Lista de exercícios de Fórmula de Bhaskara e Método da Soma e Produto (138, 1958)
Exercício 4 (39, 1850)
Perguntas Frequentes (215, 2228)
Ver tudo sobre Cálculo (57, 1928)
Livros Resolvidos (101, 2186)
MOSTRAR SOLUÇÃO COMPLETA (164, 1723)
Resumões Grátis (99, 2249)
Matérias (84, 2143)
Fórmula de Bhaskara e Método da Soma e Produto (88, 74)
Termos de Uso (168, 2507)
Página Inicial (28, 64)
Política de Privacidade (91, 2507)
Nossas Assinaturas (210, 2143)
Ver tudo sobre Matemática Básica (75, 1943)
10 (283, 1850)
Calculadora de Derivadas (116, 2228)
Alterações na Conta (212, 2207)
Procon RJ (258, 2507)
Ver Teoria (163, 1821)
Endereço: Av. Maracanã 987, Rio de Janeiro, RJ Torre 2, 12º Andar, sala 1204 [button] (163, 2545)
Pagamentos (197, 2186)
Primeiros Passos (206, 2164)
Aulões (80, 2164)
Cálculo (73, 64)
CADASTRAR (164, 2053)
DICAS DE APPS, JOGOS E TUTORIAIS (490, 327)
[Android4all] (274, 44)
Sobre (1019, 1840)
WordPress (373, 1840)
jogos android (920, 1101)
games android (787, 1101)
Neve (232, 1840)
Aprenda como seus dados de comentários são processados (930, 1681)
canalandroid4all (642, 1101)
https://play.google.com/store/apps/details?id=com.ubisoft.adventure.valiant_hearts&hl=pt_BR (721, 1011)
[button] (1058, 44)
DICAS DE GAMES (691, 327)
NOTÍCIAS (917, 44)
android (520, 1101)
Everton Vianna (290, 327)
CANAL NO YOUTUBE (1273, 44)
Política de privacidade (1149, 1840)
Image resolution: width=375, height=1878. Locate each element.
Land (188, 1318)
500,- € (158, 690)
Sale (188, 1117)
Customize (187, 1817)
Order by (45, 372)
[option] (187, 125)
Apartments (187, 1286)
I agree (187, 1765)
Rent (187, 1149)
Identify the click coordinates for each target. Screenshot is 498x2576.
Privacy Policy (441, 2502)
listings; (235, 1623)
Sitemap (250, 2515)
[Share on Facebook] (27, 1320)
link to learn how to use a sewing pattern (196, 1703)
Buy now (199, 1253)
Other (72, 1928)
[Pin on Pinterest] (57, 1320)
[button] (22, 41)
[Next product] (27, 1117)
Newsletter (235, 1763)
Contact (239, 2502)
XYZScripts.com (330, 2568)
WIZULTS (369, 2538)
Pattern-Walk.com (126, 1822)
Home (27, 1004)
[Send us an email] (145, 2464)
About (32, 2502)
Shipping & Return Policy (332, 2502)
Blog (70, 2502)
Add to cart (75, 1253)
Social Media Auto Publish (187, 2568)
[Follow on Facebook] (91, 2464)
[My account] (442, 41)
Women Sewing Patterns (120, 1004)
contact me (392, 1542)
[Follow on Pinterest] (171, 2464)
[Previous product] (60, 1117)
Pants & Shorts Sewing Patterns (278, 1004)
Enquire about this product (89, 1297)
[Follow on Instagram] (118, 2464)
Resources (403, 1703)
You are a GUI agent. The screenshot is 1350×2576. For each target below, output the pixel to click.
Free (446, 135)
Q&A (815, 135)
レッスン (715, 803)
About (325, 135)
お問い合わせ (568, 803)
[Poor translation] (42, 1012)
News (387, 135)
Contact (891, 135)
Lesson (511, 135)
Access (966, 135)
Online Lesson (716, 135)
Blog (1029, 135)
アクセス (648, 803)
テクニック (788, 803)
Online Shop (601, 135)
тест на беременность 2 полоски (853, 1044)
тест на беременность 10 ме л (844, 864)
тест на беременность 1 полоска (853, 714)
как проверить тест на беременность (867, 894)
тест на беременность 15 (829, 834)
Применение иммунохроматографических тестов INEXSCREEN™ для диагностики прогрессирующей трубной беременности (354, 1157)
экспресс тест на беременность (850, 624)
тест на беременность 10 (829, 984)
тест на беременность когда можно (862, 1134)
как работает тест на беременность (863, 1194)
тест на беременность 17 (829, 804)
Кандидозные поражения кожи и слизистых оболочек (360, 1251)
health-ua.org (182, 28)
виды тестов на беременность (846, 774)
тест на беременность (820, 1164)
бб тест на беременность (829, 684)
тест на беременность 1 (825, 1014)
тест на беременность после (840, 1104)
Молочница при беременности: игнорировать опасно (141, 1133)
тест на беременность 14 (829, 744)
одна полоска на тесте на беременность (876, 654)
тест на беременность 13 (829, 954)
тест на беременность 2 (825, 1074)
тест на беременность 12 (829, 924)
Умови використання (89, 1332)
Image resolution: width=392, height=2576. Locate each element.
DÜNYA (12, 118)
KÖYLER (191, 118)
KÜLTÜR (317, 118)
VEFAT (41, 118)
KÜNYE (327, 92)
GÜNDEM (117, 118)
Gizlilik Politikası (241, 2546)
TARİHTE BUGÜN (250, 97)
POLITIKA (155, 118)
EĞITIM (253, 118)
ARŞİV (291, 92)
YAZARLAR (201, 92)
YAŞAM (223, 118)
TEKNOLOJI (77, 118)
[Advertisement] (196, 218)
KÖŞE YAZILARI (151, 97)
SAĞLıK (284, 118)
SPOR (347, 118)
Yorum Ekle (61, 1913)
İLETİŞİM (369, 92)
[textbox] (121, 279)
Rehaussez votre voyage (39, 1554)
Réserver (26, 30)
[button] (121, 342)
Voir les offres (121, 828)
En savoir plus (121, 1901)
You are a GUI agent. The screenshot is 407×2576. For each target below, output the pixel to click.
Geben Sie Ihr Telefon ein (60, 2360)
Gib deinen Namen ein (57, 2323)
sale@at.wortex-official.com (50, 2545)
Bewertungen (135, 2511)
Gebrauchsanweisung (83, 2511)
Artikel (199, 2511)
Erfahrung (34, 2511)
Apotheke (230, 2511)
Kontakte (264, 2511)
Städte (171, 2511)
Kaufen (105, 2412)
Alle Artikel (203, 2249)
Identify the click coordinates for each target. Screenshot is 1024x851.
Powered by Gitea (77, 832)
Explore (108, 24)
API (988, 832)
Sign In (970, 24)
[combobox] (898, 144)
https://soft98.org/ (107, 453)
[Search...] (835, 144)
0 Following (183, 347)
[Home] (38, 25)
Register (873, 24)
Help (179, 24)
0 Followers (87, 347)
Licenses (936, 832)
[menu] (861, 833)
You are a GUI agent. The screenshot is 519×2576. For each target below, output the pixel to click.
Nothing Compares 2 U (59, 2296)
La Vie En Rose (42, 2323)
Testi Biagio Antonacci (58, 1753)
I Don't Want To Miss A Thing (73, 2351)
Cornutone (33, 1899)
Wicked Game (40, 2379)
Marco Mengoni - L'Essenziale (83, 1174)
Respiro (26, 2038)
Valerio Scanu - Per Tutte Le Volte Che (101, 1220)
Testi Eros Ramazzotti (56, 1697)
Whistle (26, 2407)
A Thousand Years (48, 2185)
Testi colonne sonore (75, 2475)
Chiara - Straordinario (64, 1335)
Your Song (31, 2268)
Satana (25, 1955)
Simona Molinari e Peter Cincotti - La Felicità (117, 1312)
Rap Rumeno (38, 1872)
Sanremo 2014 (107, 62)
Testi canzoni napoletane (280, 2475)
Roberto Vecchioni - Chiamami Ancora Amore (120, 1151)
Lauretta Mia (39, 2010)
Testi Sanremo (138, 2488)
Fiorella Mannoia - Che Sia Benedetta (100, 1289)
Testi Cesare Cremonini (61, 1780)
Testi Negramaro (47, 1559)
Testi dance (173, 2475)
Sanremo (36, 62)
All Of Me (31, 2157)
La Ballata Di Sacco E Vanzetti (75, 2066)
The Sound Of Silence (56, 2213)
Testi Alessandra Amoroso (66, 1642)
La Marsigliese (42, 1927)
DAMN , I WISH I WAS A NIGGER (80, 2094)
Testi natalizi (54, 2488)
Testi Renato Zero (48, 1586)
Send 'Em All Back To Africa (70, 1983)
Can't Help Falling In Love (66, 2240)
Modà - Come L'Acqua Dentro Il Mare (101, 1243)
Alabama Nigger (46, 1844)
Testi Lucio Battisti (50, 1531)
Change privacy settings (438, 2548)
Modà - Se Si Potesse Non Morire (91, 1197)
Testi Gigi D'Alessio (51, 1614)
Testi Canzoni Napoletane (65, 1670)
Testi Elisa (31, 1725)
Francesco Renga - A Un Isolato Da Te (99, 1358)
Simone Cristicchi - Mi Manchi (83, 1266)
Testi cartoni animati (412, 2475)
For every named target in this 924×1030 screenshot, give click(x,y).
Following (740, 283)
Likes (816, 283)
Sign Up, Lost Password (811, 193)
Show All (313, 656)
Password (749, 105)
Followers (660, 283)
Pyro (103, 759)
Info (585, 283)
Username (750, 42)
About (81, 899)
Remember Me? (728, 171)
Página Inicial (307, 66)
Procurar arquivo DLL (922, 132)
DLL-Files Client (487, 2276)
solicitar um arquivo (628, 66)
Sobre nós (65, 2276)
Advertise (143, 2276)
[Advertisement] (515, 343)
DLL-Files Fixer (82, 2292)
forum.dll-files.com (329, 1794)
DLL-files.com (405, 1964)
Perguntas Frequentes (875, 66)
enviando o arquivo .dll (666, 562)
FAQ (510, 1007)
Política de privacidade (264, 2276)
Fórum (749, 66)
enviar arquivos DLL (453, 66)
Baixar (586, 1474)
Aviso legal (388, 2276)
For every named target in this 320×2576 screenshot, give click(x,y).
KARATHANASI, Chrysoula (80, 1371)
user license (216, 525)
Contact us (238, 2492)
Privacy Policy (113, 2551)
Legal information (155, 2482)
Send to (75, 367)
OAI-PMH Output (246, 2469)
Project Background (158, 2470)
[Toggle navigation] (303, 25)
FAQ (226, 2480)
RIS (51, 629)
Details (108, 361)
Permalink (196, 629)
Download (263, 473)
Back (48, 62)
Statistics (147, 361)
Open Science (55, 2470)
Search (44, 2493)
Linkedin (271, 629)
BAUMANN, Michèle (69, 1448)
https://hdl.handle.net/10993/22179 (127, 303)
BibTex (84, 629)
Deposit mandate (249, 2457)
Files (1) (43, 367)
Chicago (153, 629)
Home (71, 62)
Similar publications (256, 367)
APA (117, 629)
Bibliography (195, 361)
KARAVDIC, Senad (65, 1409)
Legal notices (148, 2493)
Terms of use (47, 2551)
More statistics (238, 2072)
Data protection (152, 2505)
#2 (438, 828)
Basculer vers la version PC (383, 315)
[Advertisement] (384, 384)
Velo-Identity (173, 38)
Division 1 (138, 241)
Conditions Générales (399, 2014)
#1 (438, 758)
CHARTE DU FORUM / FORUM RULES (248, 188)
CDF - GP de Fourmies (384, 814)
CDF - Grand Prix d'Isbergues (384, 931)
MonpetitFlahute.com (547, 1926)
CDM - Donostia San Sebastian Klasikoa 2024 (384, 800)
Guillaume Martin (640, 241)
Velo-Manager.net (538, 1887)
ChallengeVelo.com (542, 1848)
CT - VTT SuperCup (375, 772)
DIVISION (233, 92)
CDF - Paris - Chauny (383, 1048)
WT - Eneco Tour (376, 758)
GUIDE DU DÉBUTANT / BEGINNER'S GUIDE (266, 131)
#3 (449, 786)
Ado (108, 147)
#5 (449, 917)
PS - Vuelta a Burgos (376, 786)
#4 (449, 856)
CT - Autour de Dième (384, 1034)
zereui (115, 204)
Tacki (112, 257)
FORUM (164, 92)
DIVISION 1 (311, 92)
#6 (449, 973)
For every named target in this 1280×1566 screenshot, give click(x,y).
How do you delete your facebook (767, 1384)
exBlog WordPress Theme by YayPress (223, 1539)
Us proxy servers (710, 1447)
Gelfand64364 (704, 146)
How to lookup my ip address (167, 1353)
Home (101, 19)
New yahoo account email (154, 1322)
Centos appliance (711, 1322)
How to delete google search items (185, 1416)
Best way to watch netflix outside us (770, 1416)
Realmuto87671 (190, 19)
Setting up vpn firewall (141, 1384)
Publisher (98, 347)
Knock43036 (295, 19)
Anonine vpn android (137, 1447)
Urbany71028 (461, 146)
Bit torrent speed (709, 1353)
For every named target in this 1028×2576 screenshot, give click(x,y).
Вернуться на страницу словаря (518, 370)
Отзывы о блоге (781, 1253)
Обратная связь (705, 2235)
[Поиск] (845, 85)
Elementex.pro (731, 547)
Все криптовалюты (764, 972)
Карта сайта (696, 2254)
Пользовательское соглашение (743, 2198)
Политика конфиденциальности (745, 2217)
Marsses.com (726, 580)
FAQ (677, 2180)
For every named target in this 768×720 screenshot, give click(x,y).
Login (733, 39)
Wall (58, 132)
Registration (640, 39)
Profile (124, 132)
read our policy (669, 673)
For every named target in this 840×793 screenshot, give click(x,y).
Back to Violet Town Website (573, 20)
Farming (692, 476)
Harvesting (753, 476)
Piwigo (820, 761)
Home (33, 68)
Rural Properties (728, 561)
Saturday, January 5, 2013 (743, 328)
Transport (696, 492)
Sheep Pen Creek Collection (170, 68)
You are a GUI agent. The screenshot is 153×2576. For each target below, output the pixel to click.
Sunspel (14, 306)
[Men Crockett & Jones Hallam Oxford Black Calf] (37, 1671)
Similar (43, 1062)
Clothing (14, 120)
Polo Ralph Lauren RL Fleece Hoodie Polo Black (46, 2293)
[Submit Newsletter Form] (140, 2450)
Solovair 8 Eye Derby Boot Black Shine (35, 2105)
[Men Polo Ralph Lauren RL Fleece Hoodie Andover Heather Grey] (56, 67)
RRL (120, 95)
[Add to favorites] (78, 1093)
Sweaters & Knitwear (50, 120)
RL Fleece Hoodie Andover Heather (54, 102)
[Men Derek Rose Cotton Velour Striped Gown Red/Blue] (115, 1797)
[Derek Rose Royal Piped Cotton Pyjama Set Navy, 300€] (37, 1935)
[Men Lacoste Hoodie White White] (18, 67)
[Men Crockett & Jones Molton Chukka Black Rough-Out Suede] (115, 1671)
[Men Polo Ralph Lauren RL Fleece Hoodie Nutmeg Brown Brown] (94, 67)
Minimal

▶ EXERCISE GOAL
Start at the line containing "RL Fleece Hoodie Andover Heather (54, 102)" and copy each line through the last one in the records, exactly and with nothing added.

▶ EXERCISE RESPONSE
RL Fleece Hoodie Andover Heather (54, 102)
[Men Derek Rose Cotton Velour Striped Gown Red/Blue] (115, 1797)
[Derek Rose Royal Piped Cotton Pyjama Set Navy, 300€] (37, 1935)
[Men Lacoste Hoodie White White] (18, 67)
[Men Crockett & Jones Molton Chukka Black Rough-Out Suede] (115, 1671)
[Men Polo Ralph Lauren RL Fleece Hoodie Nutmeg Brown Brown] (94, 67)
Minimal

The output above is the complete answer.